Внизу, где-то между горами, пробирался тот самый Джоджр, который всю жизнь весело отмерял шагами дорогу между Югом и Севером.

Напрасно я вглядывалась в темноту, увидеть его было невозможно.

Возможно другое, что где-то за Джавой он мог откопать свое оружие или шел вовсе безоружный и мог стать жертвой поругания, бесчестия, убийства, как становились многие осетины.

Самое важное сейчас – это была сама жизнь: его, моя, Бойца-с-Турханы, за спиной которого я сейчас сидела – всех нас.

И наверху, и внизу было пространство моих тревог, моей любви ко всем моим теперь братьям. С самого детства они дарили мне тот мир, где я знала столько бескорыстной доброты, столько сдержанной мужской нежности, что это они создали из меня то, о чём могли бы впоследствии пожалеть – ранимую незащищенность.

Я старалась, как могла, нарастить себе шипы да колючки, но была не способна принять ничего от жизни качественно иного, чем то, что сделало меня такой, и выживала, спасаясь от любой реальности, способной травмировать мою душу.

И, тем не менее, а возможно, тем более, они заслужили мою боль и тревогу за каждого из них.

Я поняла, что путь Джоджра домой был полон той смертельной опасности, которая всегда служит очищением души.

Его не было на банкете по окончании конференции в ресторане кемпинга за городом, что только подтвердило уверенность в его уходе тогда же.

На банкете я не веселилась, во мне уже глубоко поселилась война. Все на другой половине зала развлекались с очаровательным французом Аланом Кристолем из института Греции в Монте.

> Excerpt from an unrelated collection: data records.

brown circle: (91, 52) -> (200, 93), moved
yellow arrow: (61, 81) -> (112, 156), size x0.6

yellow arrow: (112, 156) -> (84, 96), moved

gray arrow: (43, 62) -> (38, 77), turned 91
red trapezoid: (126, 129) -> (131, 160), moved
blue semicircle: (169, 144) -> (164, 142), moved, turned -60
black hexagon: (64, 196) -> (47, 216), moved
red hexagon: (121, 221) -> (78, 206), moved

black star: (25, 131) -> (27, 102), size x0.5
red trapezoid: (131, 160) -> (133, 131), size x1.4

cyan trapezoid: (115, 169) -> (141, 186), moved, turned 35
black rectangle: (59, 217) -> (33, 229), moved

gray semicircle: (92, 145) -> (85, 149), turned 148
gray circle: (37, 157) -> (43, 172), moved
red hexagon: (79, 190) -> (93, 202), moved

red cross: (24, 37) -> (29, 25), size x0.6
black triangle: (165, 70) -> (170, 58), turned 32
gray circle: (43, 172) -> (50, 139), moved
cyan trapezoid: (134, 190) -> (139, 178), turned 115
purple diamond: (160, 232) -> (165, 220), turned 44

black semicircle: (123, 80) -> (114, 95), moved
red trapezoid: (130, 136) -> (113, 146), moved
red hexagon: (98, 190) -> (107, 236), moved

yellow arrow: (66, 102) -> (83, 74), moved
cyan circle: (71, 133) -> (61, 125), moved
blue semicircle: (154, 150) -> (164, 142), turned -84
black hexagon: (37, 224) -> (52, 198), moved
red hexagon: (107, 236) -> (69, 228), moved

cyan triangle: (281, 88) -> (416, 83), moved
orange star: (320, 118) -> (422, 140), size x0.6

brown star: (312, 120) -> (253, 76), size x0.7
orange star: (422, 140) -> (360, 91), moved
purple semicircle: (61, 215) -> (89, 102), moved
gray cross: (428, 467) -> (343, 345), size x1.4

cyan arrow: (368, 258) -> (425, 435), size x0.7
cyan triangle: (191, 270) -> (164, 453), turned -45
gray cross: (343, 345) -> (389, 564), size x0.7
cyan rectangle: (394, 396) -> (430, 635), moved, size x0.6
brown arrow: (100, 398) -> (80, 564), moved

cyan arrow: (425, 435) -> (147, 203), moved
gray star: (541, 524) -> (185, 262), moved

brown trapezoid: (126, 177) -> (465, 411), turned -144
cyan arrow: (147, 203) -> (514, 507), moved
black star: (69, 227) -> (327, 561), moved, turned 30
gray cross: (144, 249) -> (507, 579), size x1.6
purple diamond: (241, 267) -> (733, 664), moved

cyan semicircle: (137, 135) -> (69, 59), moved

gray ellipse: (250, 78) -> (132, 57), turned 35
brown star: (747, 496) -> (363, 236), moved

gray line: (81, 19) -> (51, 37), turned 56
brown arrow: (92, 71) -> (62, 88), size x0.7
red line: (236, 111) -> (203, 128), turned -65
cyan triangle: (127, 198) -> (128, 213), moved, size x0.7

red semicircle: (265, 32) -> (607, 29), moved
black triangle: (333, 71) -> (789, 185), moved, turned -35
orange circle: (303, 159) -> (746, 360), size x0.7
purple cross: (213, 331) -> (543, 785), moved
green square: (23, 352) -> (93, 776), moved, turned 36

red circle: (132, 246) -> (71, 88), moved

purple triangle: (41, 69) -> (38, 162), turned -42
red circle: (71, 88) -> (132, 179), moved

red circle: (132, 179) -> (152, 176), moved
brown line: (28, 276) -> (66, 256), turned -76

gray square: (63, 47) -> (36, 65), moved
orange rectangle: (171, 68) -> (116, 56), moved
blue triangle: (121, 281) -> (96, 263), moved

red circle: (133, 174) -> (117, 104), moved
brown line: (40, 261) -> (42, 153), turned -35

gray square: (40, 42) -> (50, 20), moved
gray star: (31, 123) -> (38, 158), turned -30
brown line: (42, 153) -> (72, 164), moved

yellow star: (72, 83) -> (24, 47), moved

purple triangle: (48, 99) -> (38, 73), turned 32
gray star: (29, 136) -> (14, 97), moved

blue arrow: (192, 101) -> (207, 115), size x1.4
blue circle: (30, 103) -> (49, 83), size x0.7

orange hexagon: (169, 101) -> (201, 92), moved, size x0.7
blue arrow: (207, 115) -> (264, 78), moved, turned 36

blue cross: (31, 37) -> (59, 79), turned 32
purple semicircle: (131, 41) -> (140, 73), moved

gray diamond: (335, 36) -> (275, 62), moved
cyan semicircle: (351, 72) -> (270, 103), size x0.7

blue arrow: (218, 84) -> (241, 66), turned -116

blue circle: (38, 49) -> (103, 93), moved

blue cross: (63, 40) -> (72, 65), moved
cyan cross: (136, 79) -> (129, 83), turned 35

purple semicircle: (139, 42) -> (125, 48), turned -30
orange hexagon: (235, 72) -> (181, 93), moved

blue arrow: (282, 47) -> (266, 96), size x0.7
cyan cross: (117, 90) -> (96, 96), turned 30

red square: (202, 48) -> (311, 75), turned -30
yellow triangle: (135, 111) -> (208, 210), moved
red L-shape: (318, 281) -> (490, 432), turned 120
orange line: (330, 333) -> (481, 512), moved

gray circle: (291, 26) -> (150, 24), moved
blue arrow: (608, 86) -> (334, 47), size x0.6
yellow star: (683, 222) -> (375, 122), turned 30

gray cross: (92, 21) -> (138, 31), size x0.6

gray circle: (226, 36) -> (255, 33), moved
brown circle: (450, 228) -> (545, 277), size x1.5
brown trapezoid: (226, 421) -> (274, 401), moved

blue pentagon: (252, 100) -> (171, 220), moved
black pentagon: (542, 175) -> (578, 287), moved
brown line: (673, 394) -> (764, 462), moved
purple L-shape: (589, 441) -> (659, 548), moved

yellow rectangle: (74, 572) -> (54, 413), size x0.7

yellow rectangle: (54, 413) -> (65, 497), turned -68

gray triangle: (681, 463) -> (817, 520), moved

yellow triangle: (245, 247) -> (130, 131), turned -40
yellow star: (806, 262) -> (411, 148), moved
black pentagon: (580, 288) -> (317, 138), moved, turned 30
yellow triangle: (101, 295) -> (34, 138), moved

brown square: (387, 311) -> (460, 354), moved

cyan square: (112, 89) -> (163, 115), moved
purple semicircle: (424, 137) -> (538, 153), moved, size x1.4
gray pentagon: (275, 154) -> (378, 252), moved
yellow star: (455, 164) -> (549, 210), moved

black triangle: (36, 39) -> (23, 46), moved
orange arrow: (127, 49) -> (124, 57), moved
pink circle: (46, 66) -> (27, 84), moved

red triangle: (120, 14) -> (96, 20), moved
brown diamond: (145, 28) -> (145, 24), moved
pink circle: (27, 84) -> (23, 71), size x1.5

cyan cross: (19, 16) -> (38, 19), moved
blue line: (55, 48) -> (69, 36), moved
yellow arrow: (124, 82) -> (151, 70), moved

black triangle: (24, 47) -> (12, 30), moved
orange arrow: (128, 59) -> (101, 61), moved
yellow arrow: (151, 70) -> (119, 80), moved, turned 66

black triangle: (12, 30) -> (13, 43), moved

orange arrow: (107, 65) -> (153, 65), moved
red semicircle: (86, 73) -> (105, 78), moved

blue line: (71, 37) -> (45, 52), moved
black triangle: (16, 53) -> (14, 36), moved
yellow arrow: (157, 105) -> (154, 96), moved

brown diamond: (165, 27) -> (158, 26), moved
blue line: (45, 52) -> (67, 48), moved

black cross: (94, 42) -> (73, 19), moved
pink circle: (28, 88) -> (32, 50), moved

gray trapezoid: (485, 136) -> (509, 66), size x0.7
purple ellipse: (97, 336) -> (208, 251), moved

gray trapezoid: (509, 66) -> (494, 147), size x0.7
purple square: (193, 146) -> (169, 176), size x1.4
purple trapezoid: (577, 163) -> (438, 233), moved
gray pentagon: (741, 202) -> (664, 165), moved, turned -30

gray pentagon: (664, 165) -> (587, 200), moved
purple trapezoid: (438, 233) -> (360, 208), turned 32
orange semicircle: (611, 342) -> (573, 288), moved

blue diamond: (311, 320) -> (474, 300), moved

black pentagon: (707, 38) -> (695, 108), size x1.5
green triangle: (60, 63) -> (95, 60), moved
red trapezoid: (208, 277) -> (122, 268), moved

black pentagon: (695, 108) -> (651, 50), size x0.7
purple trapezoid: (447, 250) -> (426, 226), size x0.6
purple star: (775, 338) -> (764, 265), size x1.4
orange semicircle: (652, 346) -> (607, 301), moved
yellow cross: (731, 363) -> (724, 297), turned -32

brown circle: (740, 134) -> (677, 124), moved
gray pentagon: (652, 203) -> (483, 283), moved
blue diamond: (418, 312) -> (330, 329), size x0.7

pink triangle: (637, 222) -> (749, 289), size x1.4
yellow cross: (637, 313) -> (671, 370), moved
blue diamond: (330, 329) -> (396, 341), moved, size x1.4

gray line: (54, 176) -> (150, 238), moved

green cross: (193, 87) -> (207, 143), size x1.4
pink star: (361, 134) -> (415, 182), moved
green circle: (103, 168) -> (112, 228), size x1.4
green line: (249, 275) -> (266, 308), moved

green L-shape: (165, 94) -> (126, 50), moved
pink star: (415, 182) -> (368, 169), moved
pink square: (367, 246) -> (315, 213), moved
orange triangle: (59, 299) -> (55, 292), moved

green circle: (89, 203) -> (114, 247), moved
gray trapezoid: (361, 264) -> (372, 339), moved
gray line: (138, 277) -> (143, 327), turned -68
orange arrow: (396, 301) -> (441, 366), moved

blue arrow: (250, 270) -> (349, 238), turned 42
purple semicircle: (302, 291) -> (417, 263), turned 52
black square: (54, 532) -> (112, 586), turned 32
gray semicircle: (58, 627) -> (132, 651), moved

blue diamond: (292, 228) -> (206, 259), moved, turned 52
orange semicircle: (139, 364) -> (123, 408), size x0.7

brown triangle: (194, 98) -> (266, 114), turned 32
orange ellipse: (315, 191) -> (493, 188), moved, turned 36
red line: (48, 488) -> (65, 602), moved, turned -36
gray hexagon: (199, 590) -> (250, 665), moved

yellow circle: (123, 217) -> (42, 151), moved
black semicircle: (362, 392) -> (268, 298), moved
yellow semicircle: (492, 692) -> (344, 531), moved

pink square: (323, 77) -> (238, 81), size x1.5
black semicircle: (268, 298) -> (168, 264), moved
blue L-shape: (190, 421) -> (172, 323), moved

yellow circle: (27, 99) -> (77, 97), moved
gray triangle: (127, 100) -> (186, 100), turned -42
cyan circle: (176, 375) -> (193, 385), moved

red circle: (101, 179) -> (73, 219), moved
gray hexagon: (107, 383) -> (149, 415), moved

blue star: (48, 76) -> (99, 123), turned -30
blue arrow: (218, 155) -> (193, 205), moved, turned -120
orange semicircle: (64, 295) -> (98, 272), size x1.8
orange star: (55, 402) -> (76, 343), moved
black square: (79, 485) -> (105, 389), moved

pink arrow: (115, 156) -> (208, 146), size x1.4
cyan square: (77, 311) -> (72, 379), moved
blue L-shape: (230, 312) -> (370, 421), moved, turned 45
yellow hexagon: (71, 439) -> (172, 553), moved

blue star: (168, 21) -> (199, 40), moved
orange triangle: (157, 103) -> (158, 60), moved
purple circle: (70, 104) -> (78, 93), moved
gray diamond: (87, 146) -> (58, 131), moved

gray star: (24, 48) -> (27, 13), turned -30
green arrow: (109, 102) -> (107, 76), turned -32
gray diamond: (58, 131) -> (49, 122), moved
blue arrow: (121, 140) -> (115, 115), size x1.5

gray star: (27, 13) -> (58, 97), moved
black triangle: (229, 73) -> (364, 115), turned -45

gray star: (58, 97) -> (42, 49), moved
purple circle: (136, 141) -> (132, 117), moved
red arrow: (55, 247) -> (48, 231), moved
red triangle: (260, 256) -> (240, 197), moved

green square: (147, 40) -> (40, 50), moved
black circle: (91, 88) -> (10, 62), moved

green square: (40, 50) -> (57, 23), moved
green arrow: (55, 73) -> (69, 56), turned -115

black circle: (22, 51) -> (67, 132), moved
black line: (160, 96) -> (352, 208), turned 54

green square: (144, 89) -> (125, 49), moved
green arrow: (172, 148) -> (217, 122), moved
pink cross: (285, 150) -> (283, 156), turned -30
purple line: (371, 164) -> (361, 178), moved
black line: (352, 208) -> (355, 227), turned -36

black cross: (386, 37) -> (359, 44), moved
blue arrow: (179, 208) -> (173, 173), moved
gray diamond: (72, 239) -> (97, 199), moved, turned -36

В сумеречной части зала я танцевала бесконечный народный танец “хонга” с Людвиком, Людовиком, как правильно звали французских королей, ещё не зная, что он вскоре станет на юге президентом, вторым у одного и того же народа.

XI.

Чёрное от плеч до кончиков туфель – мое строгое соответствие происходящему в южной части родины, моя униформа правозащитных конгрессов, уже третьего по счету. Так, в чёрном, я проехала пол Европы под палящим июльским солнцем.

На узкой улочке в Брюсселе, если проходить, то цепочкой, иначе заденешь столики маленьких ресторанов по обеим сторонам – там на меня смотрит пучеглазый красный омар с итальянской витрины или чучело белого гуся в бижутерии от швейцарцев.

В такой обстановке и догнали меня вышедшие из собора Богоматери наши среднеазиаты, и я принимаю по этикету их церемонное сообщение о том, что в католическом храме зажжены свечи за здравие и безопасность боевых защитников Цхинвала.

Говорит об этом мне их главный. И у меня случайно вырывается:

– Значит, за этого стервеца тоже…

Он весело смеётся и со знанием дела говорит:

– Чаще всего в тяжёлые времена как раз из этих стервецов и бывают стоящие парни. Они не предают…

На королевской площади объявлен национальный праздник, там идёт бесконечное шествие башмачников, кузнецов – всех гильдий ремесленников, на огромных конях восседают облаченные в латы средневековые рыцари.

Какое благополучие окружает меня, и какие негодяи содеяли наши войны?! Один получит Нобелевскую премию мира в результате того, как в первый год войны на Юге выбросит поводья, бессильный что-либо изменить, и будет буквально орать русским матом по телефону из Кремля на безумствующего президента Грузии за бесчинства в Южной Осетии – 58 сел уже сожжены! Всё в агонии распада, брошено на растерзание.